‘Bartholomeos’ kitabı yayınlandı: Kilisenin Türkiye karşıtı taleplerini dillendirdi
Fener Rum Patriği Bartholomeos’un hayatını anlatan bir kitap yayınlandı. Kitapta Fener Patrikhanesi ile ABD ilişkilerine ilişkin görüşler, Bartholomeos’un hukuk dışı talepleri ve FETÖ elebaşı Gülen’e güzellemeleri dikkat çekiyor.
Prof. Dr. Elçin Macar, Fener Rum Patriği Bartholomeos’la yaptığı uzun röportajı Kasım 2021’de yayınladı. “İmroz’dan İstanbul’a Patrik Bartholomeos” ismiyle yayınlanan kitapta Patriğin hayatı ele alınıyor. Kitapta bazı Türkiye karşıtı ifadeler yer alırken, kilisenin hukuk dışı talepleri ve FETÖ güzellemeleri de açıkça belirtiliyor.
Kitabın önsözü “1990 yazıydı, arkadaşlarımda Gökçeada’ya gitmiştik” cümlesiyle başlıyor. Ama kapakta İmroz kelimesiyle veriliyor. Hatta Bartholomeos bile, röportajın başında “29 Şubat 1940 senesinde Gökçeada, o zaman İmbros, Türkçesiyle İmroz’da doğdum, Zeytinli Köyü’nde.” diyor.

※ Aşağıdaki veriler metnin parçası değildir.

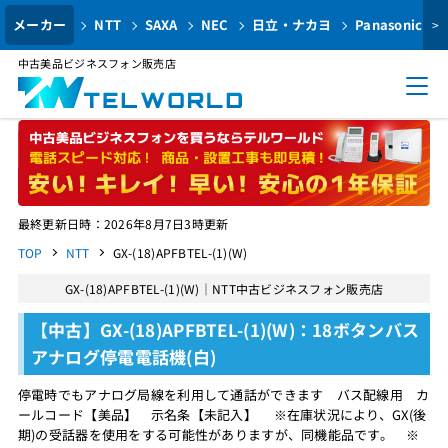
メーカー
NTT
SAXA
NEC
日立・ナカヨ
Panasonic
>
中古美品ビジネスフォン販売店
最終更新日時：2026年8月7日3時更新
TOP
NTT
GX-(18)APFBTEL-(1)(W)
GX-(18)APFBTEL-(1)(W)｜NTT中古ビジネスフォン販売店
【中古】GX-(18)APFBTEL-(1)(W)：18ボタンバス
アナログ停電電話機(白)
停電時でもアナログ局線を利用して通話ができます バス配線用 カ
ールコード【美品】 示名条【未記入】 ※在庫状況により、GX(後
期)の受話器を使用をする可能性がありますが、同機能品です。 ※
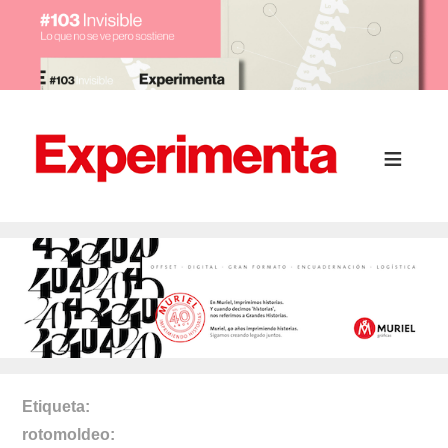
Etiqueta
rotomoldeo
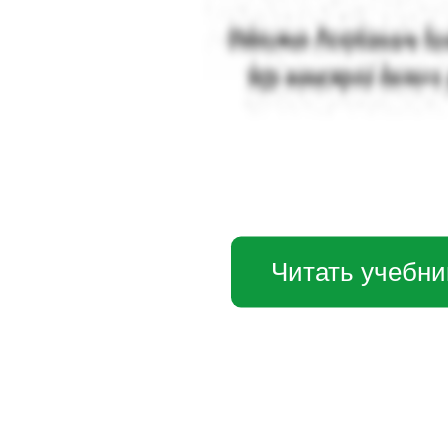
Читать учебни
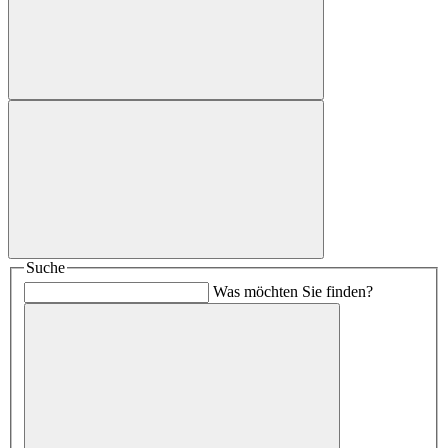
Suche
Was möchten Sie finden?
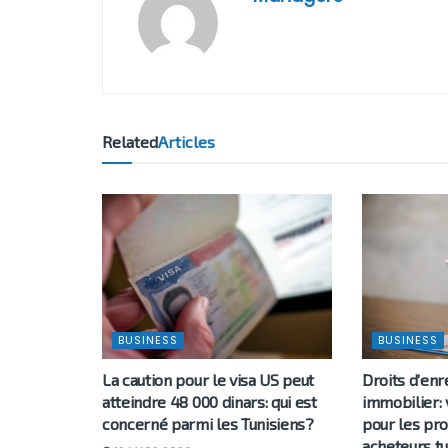
Related
Articles
BUSINESS
BUSINESS
La caution pour le visa US peut
Droits d’en
atteindre 48 000 dinars: qui est
immobilier: 
concerné parmi les Tunisiens?
pour les pro
acheteurs tu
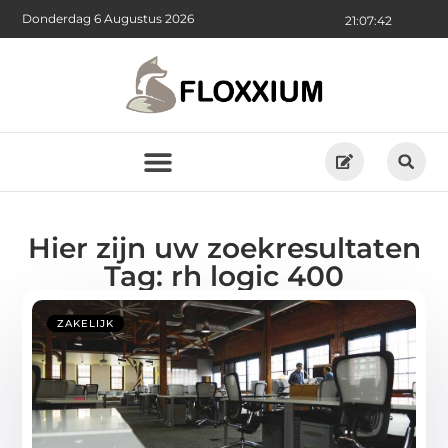
Donderdag 6 Augustus 2026
21:07:43
Hier zijn uw zoekresultaten
Tag: rh logic 400
ZAKELIJK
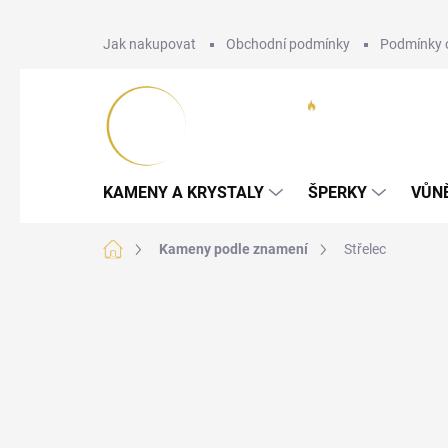
Přejít
Jak nakupovat
Obchodní podmínky
Podmínky 
na
obsah
KAMENY A KRYSTALY
ŠPERKY
VŮN
Domů
Kameny podle znamení
Střelec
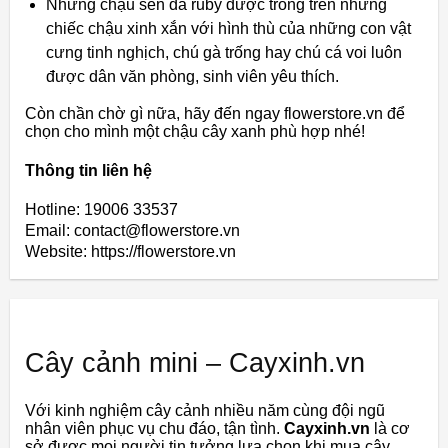
Những
chậu
sen
đá
ruby
​​được
trồng
trên
những
chiếc
chậu
xinh
xắn
với
hình
thù
của
những
con
vật
cưng
tinh
nghịch,
chú
gà
trống
hay
chú
cá
voi
luôn
được
dân
văn
phòng,
sinh
viên
yêu
thích.
Còn
chần
chờ
gì
nữa,
hãy
đến
ngay
flowerstore.vn
để
chọn
cho
mình
một
chậu
cây
xanh
phù
hợp
nhé!
Thông tin liên hệ
Hotline: 19006 33537
Email: contact@flowerstore.vn
Website: https://flowerstore.vn
Cây cảnh mini – Cayxinh.vn
Với
kinh
nghiệm
cây
cảnh
nhiều
năm
cùng
đội
ngũ
nhân
viên
phục
vụ
chu
đáo,
tận
tình.
Cayxinh.vn
là
cơ
sở
được
mọi
người
tin
tưởng
lựa
chọn
khi
mua
cây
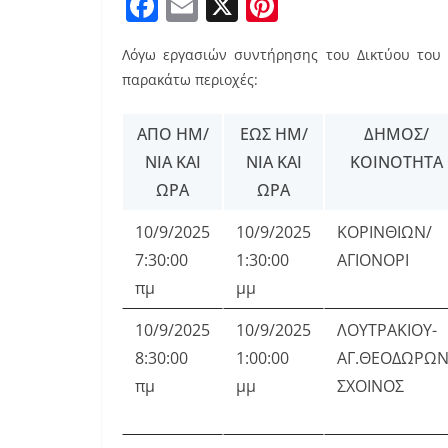
F
E
X
Pi
a
m
nt
Λόγω εργασιών συντήρησης του Δικτύου του 
c
ai
er
παρακάτω περιοχές:
e
l
e
b
st
ΑΠΌ ΗΜ/
ΈΩΣ ΗΜ/
ΔΉΜΟΣ/
o
ΝΊΑ ΚΑΙ
ΝΊΑ ΚΑΙ
ΚΟΙΝΌΤΗΤΑ
o
ΏΡΑ
ΏΡΑ
k
10/9/2025
10/9/2025
ΚΟΡΙΝΘΙΩΝ/
7:30:00
1:30:00
ΑΓΙΟΝΟΡΙ
πμ
μμ
10/9/2025
10/9/2025
ΛΟΥΤΡΑΚΙΟΥ-
8:30:00
1:00:00
ΑΓ.ΘΕΟΔΩΡΩΝ
πμ
μμ
ΣΧΟΙΝΟΣ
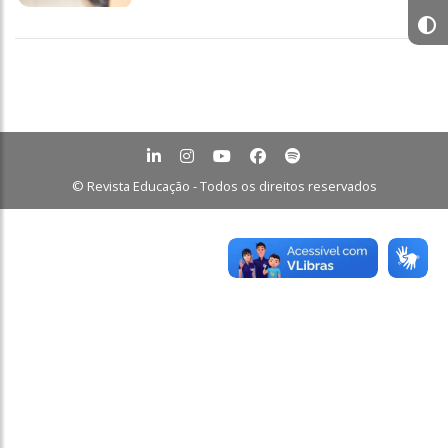
© Revista Educação - Todos os direitos reservados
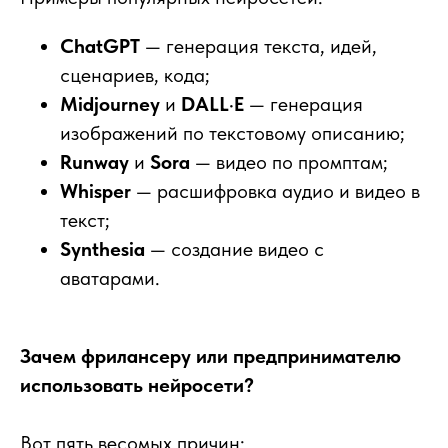
ChatGPT
— генерация текста, идей,
сценариев, кода;
Midjourney
и
DALL·E
— генерация
изображений по текстовому описанию;
Runway
и
Sora
— видео по промптам;
Whisper
— расшифровка аудио и видео в
текст;
Synthesia
— создание видео с
аватарами.
Зачем фрилансеру или предпринимателю
использовать нейросети?
Вот пять весомых причин:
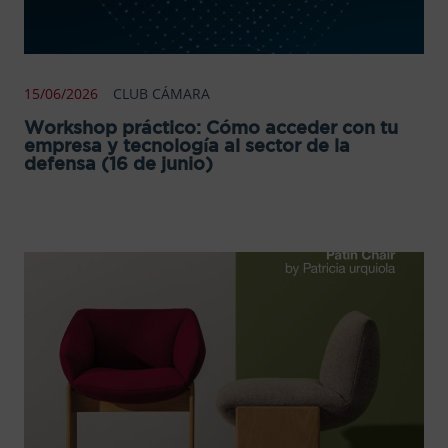
15/06/2026
CLUB CÁMARA
Workshop práctico: Cómo acceder con tu
empresa y tecnología al sector de la
defensa (16 de junio)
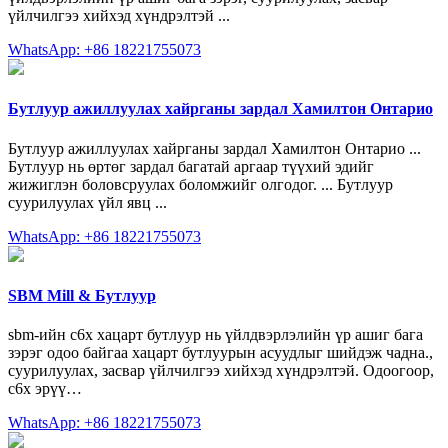
үйлчилгээ хийхэд хүндрэлтэй ...
WhatsApp: +86 18221755073
Бутлуур ажиллуулах хайрганы зардал Хамилтон Онтарио
Бутлуур ажиллуулах хайрганы зардал Хамилтон Онтарио ...
Бутлуур нь өртөг зардал багатай аргаар түүхий эдийг
жижиглэн боловсруулах боломжийг олгодог. ... Бутлуур
суурилуулах үйл явц ...
WhatsApp: +86 18221755073
SBM Mill & Бутлуур
sbm-ийн c6x хацарт бутлуур нь үйлдвэрлэлийн үр ашиг бага
зэрэг одоо байгаа хацарт бутлуурын асуудлыг шийдэж чадна.,
суурилуулах, засвар үйлчилгээ хийхэд хүндрэлтэй. Одоогоор,
c6x эрүү…
WhatsApp: +86 18221755073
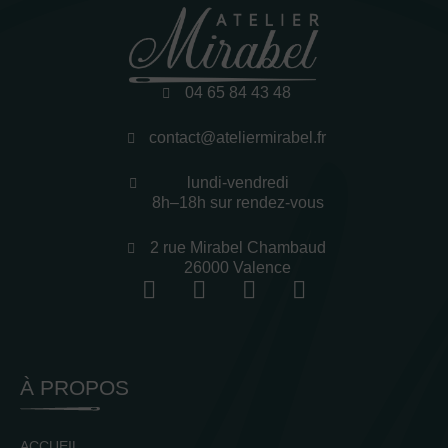
04 65 84 43 48
contact@ateliermirabel.fr
lundi-vendredi
8h–18h sur rendez-vous
2 rue Mirabel Chambaud
26000 Valence
À PROPOS
ACCUEIL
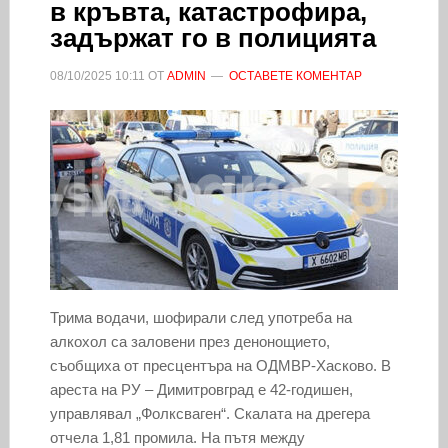
в кръвта, катастрофира,
задържат го в полицията
08/10/2025
10:11
ОТ
ADMIN
ОСТАВЕТЕ КОМЕНТАР
Трима водачи, шофирали след употреба на
алкохол са заловени през денонощието,
съобщиха от пресцентъра на ОДМВР-Хасково. В
ареста на РУ – Димитровград е 42-годишен,
управлявал „Фолксваген“. Скалата на дрегера
отчела 1,81 промила. На пътя между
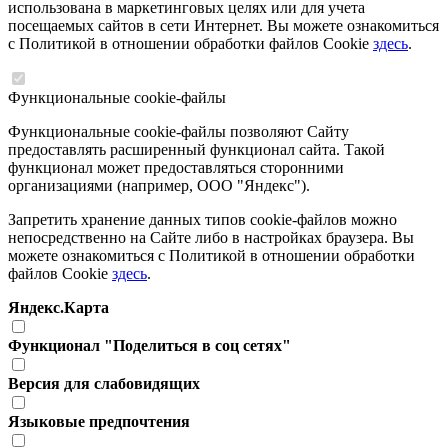
использована в маркетинговых целях или для учета
посещаемых сайтов в сети Интернет. Вы можете ознакомиться
с Политикой в отношении обработки файлов Cookie
здесь
.
Функциональные cookie-файлы
Функциональные cookie-файлы позволяют Сайту
предоставлять расширенный функционал сайта. Такой
функционал может предоставляться сторонними
организациями (например, ООО "Яндекс").
Запретить хранение данных типов cookie-файлов можно
непосредственно на Сайте либо в настройках браузера. Вы
можете ознакомиться с Политикой в отношении обработки
файлов Cookie
здесь
.
Яндекс.Карта
Функционал "Поделиться в соц сетях"
Версия для слабовидящих
Языковые предпочтения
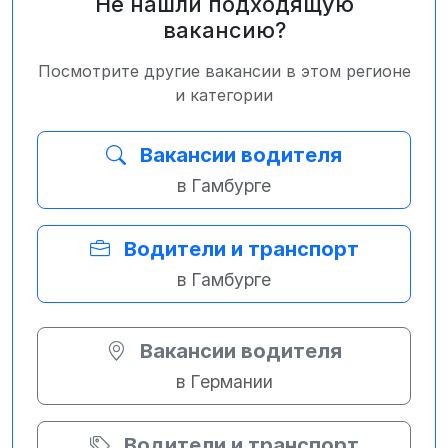
Не нашли подходящую
вакансию?
Посмотрите другие вакансии в этом регионе
и категории
Вакансии водителя
в Гамбурге
Водители и транспорт
в Гамбурге
Вакансии водителя
в Германии
Водители и транспорт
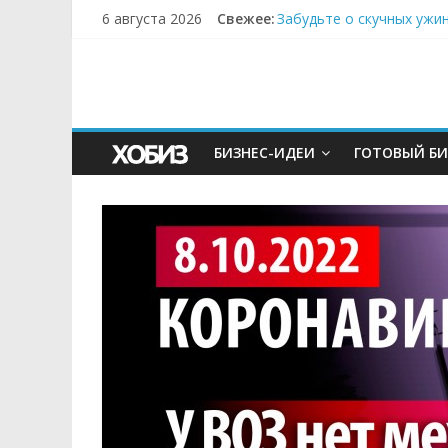
6 августа 2026
Свежее:
Забудьте о скучных ужи
Небо зовёт: как бизнес
Кофейная революция в м
Как простая наклейка з
Секрет супергидратации
БИЗНЕС-ИДЕИ
ГОТОВЫЙ БИ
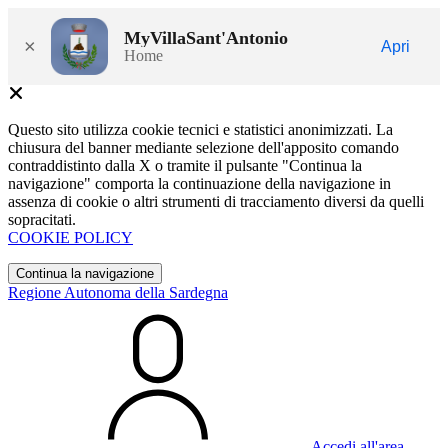
MyVillaSant'Antonio
×
Apri
Home
Questo sito utilizza cookie tecnici e statistici anonimizzati. La
chiusura del banner mediante selezione dell'apposito comando
contraddistinto dalla X o tramite il pulsante "Continua la
navigazione" comporta la continuazione della navigazione in
assenza di cookie o altri strumenti di tracciamento diversi da quelli
sopracitati.
COOKIE POLICY
Continua la navigazione
Regione Autonoma della Sardegna
Accedi all'area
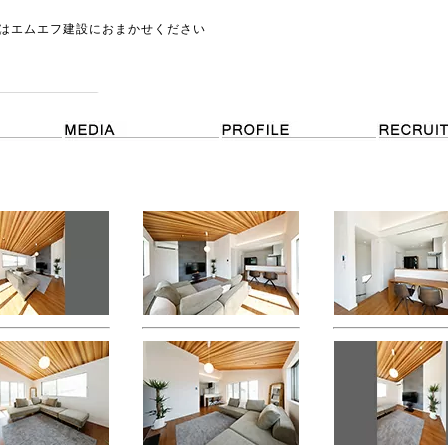
はエムエフ建設におまかせください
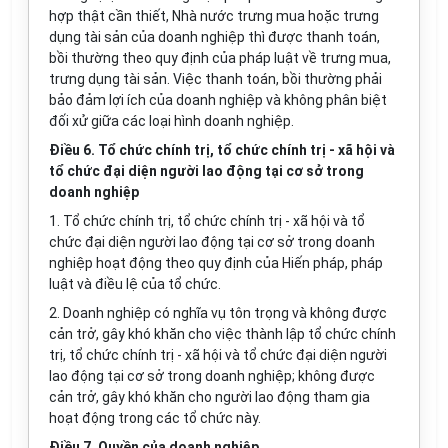
hợp thật cần thiết, Nhà nước trưng mua hoặc trưng
dụng tài sản của doanh nghiệp thì được thanh toán,
bồi thường theo quy định của pháp luật về trưng mua,
trưng dụng tài sản. Việc thanh toán, bồi thường phải
bảo đảm lợi ích của doanh nghiệp và không phân biệt
đối xử giữa các loại hình doanh nghiệp.
Điều 6. Tổ chức chính trị, tổ chức chính trị - xã hội và
tổ chức đại diện người lao động tại cơ sở trong
doanh nghiệp
1. Tổ chức chính trị, tổ chức chính trị - xã hội và tổ
chức đại diện người lao động tại cơ sở
trong
doanh
nghiệp hoạt động theo quy định của Hiến pháp, pháp
luật và điều lệ của tổ chức.
2. Doanh nghiệp có nghĩa vụ tôn trọng và không được
cản trở, gây khó khăn cho việc thành lập tổ chức chính
trị, tổ chức chính trị - xã hội và tổ chức đại diện người
lao động tại cơ sở trong doanh nghiệp; không được
cản trở, gây khó khăn cho người lao động tham gia
hoạt động trong các
tổ chức
này.
Điều 7. Quyền của doanh nghiệp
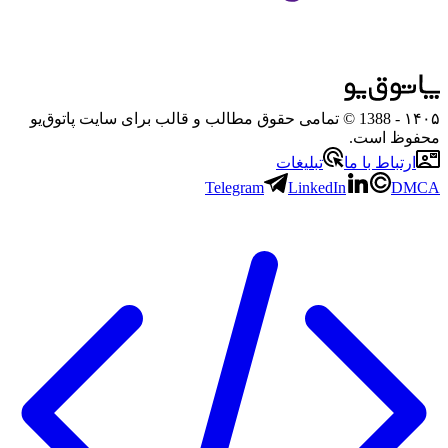
۱۴۰۵
- 1388 © تمامی حقوق مطالب و قالب برای سایت پاتوق‌یو
محفوظ است.
ارتباط با ما
تبلیغات
Telegram
LinkedIn
DMCA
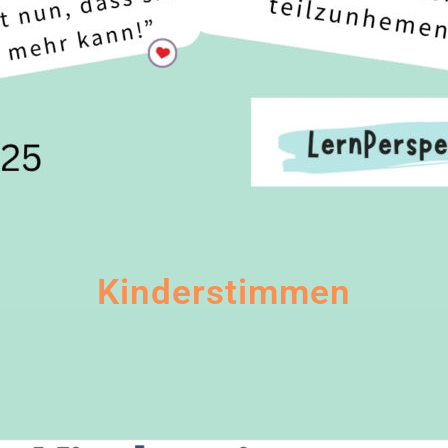
Kinderstimmen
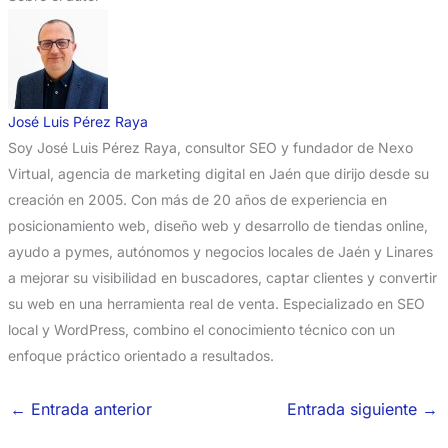
José Luis Pérez Raya
Soy José Luis Pérez Raya, consultor SEO y fundador de Nexo
Virtual, agencia de marketing digital en Jaén que dirijo desde su
creación en 2005. Con más de 20 años de experiencia en
posicionamiento web, diseño web y desarrollo de tiendas online,
ayudo a pymes, autónomos y negocios locales de Jaén y Linares
a mejorar su visibilidad en buscadores, captar clientes y convertir
su web en una herramienta real de venta. Especializado en SEO
local y WordPress, combino el conocimiento técnico con un
enfoque práctico orientado a resultados.
←
Entrada anterior
Entrada siguiente
→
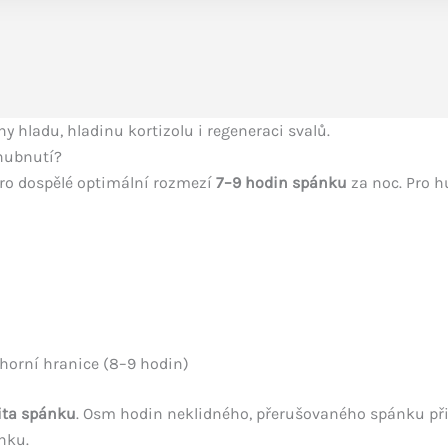
 hladu, hladinu kortizolu i regeneraci svalů.
 hubnutí?
ro dospělé optimální rozmezí
7–9 hodin spánku
za noc. Pro h
horní hranice (8–9 hodin)
ita spánku
. Osm hodin neklidného, přerušovaného spánku př
nku.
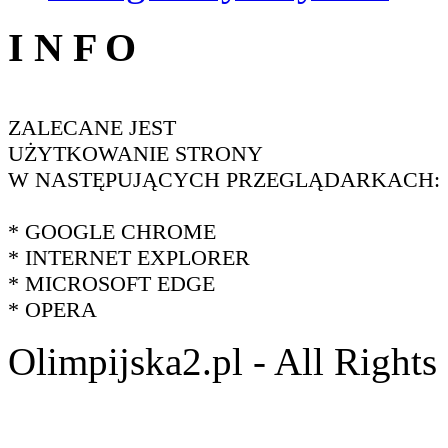
I N F O
ZALECANE JEST
UŻYTKOWANIE STRONY
W NASTĘPUJĄCYCH PRZEGLĄDARKACH:
* GOOGLE CHROME
* INTERNET EXPLORER
* MICROSOFT EDGE
* OPERA
Olimpijska2.pl - All Right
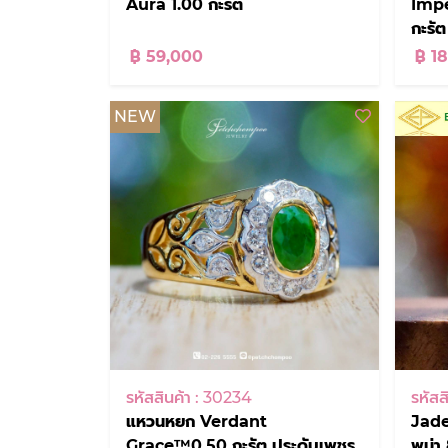
Aura 1.00 กะรัต
Impe
กะรั
฿ 59,000
฿ 1
NEW
รหัสสินค้า : 30234
รหัสส
แหวนหยก Verdant
Jad
Grace™0.50 กะรัต ประดับเพชร
พม่า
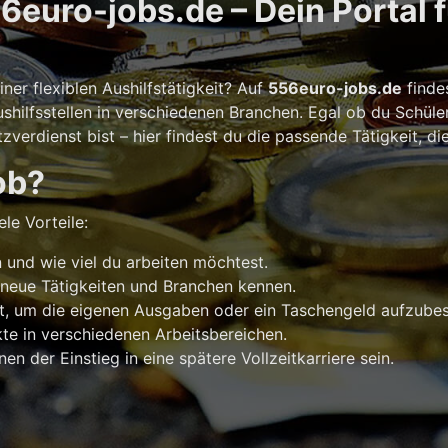
euro-jobs.de – Dein Portal 
er flexiblen Aushilfstätigkeit? Auf
556euro-jobs.de
finde
shilfsstellen in verschiedenen Branchen. Egal ob du Schüle
verdienst bist – hier findest du die passende Tätigkeit, di
ob?
le Vorteile:
und wie viel du arbeiten möchtest.
 neue Tätigkeiten und Branchen kennen.
t, um die eigenen Ausgaben oder ein Taschengeld aufzubes
e in verschiedenen Arbeitsbereichen.
n der Einstieg in eine spätere Vollzeitkarriere sein.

Ama Macar, Gökçeada’yı sansürlüyor.
KİLİSENİN ‘GLOBAL AKTÖR’LÜĞÜ
Macar, İstanbul’da Fatih kaymakamlığına bağlı bir kurum olan kilise için “global bir aktör” vurgusu yapıyor ve Bartholomeos için de “Fener semtindeki eski evlerin arasında sıkışıp kalmış, sürekli önüne çıkarılan hukuki ve siyasi kısıtlamalarla boğuşan, uzak olamayan bir gelecekte sönümlenmesi beklenen bir kurumu yeniden ayağa kaldırması, ona hayat vermesi, global bir aktöre dönüştürmesi unutulmayacak.” ifadelerini kullanıyor.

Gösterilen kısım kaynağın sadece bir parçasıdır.